When we are cursed, we bless….

I Corinthians 4

The Romans were masters in propaganda. They loved to display power, might, and glory to remind the people of their greatness. In fact, after military victories, the Roman Generals would return to the capital city in a triumphant parade. These events were actually called a ‘triumph’.

In the days before the news media flashed pictures of battle and victories around the world, this was how people back home knew for sure their generals had won.
And so the generals and rulers of Rome would parade their greatness and splendor through the streets of Rome along with the spoils of war they had secured. At the end of the parade would be the weary gang of prisoners the Romans had conquered and captured. The day would usually end with these prisoners being sold into slavery or killed in the arena for sport (Wright 48).

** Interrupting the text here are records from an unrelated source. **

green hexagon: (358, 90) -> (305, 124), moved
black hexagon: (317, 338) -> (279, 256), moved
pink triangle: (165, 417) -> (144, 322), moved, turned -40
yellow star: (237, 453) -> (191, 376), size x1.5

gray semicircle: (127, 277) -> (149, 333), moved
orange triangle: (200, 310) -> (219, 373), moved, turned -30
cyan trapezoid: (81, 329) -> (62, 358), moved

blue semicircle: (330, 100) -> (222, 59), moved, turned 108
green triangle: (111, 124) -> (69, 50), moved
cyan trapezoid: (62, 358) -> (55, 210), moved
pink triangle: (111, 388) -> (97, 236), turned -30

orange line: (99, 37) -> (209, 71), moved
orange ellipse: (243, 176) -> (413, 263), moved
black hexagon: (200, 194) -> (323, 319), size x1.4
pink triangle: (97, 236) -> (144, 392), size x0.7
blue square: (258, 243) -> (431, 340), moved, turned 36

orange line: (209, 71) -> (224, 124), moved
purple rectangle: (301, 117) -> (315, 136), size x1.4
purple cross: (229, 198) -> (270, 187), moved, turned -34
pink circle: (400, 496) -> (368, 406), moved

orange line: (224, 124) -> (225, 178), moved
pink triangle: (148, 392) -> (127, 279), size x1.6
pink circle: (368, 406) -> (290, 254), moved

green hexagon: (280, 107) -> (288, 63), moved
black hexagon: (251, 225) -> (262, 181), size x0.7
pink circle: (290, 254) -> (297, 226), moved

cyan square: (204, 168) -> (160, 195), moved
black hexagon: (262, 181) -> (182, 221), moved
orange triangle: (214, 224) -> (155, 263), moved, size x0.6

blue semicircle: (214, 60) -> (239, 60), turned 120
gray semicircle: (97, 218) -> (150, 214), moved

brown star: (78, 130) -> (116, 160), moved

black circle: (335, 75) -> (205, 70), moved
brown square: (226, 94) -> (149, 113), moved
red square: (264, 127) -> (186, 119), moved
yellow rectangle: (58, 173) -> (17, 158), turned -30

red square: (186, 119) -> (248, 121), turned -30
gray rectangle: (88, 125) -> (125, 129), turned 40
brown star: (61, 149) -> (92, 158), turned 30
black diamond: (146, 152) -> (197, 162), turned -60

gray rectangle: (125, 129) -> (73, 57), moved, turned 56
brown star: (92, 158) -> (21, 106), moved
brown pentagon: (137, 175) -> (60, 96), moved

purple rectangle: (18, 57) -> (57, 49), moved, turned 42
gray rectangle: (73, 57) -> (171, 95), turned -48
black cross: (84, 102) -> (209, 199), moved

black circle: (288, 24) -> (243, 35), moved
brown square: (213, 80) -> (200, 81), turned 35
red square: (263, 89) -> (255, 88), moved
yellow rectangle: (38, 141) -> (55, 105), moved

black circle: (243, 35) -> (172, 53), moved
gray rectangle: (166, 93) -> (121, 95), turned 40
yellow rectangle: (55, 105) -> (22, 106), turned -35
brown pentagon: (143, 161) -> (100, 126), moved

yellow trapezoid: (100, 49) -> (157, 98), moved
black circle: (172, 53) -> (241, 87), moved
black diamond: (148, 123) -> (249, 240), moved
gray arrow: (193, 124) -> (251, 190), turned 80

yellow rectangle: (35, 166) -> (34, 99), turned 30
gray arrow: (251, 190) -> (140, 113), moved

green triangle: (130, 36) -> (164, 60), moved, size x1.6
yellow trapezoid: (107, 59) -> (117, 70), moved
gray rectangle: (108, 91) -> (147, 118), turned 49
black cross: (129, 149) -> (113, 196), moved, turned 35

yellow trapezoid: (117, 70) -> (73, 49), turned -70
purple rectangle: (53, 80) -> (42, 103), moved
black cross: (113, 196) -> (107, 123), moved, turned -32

In chapter 4, Paul uses this picture to show the Corinthians what the life of an Apostle is like. He is once again addressing the rivalry and animosity within the Corinthian church, with different teachers and speakers claiming that their wisdom makes them ‘rich’ or even ‘kings’. (Vs. 8-13)

Who does Paul identify himself with in the picture of the parade (vs. 9)? Why would he do this?

Do you sense a hint of sarcasm?

Verses 11-13 really jumped out at me this morning…

And what does it mean for us today to imitate Paul? (vs. 16)

For a great commentary on this passage, check out “Paul for Everyone: I Corinthians” by NT Wright.


  1. I took note of v 18-21. The note about it in my Bible says, "Paul says the Kingdom of God is to be lived, not just discussed. There is a big difference between knowing the right words and living them out."

  2. I couldn't help but quote Matthew's Whole Bible Commentary on verses 7 and on. This commentary reminds me of whom I am and always will be as a child of God's grace:

    "We have no reason to be proud of our attainments, enjoyments, or performances; all that we have, or are, or do, that is good, is owing to the free and rich grace of God. Boasting is for ever excluded. There is nothing we have that we can properly call our own: all is received from God. It is foolish in us therefore, and injurious to him, to boast of it; those who receive all should be proud of nothing, Ps. 115:1. Beggars and dependents may glory in their supports; but to glory in themselves is to be proud at once of meanness, impotence, and want. Note, due attention to our obligations to divine grace would cure us of arrogance and self-conceit."

    So who am I? Fully, solely and exclusively a child of the King, blessed by his unmerited favor, gifted with His Spirit and humbled by His mercy and love.